Attraction, Bologna
The story of Lucio Dalla is entwined in the history of Bologna. The famous song-writer was born in Bologna on March the 4th, 1943. When he was very young, after the death of his father, he moved with his mother to Treviso, where he went to school before coming back to Bologna already a teenager.
His mother, Jole Melotti, was one of his bigger fans and she never hindered his wish to pursuit a career in the show business. Dalla fondly and ironically remembers a childhood episode, when his mother had him take an aptitude test which would help him discover his future natural inclinations: “I was 10 years old when my mom, a peculiar woman, a stylist who didn’t know how to sew a button, took me to an Institute in Bologna for an aptitude test. The results claimed I was feeble-minded”.
Quickly leaving behind his school studies he dedicated himself to music. He soon became, at a very young age, a master of the accordion, but the turning point for him came when he was given a clarinet as a gift.

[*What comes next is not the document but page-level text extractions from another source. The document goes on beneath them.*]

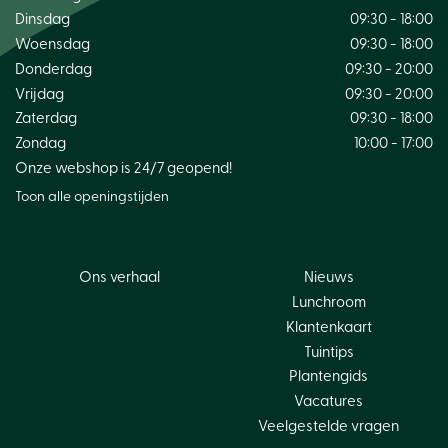
Dinsdag
09:30 - 18:00
Woensdag
09:30 - 18:00
Donderdag
09:30 - 20:00
Vrijdag
09:30 - 20:00
Zaterdag
09:30 - 18:00
Zondag
10:00 - 17:00
Onze webshop is 24/7 geopend!
Toon alle openingstijden
Ons verhaal
Nieuws
Lunchroom
Klantenkaart
Tuintips
Plantengids
Vacatures
Veelgestelde vragen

He learned how to play it on his own, proving to be extremely talented, gifted to the point of playing and improvising with the great American jazz player Chet Baker who then lived in Bologna. Dalla was then barely over 16 years old.
From then on, Lucio will play with many local groups in different events until being noticed by Gino Paoli, who sees in him and his particular way of singing and composing the birth of the first Italian soul musician.
His solo career starts in 1964, and just a few years later he ends up in the Festival di Sanremo. There, he meets up again with musicians he’d played with in his earlier years, among which Luigi Tenco, who will commit suicide during the festival in 1967, in a room near Lucio’s.
From that Festival, his whole career will be a sequence of successes and great collaborations. Some of his songs, like “4 marzo 1943”, are even translated in other languages and sang by artists like Dalida. At the end of the 70s he will work with Francesco De Gregori, in a tour which will remain in history under the name of “Banana Republic”, the same name of its album. Their friendship will last until Lucio’s death.
In 1981 the musicians who usually accompanied him decide to start a solo career, setting forth the birth of the “Stadio”, a group that is still active nowadays.
Dalla dies unexpectedly on 1st March 2012 in Switzerland by a heart attack after one of his concerts. His companion immediately calls the emergency services but nothing can be done. Bologna and the Isles of Tremiti, where Dalla lived, mourned his death.
Lucio Dalla rests inside the Monumental Cemetery of La Certosa, in Bologna, next to other great poets and artists. Following his death, a foundation born to promote his artistic heritage was created. Dalla’s house is in front of the small alley which connects strada D’Azeglio with Corte dei Galluzzi and can be visited on certain dates thanks to the CNA of Bologna.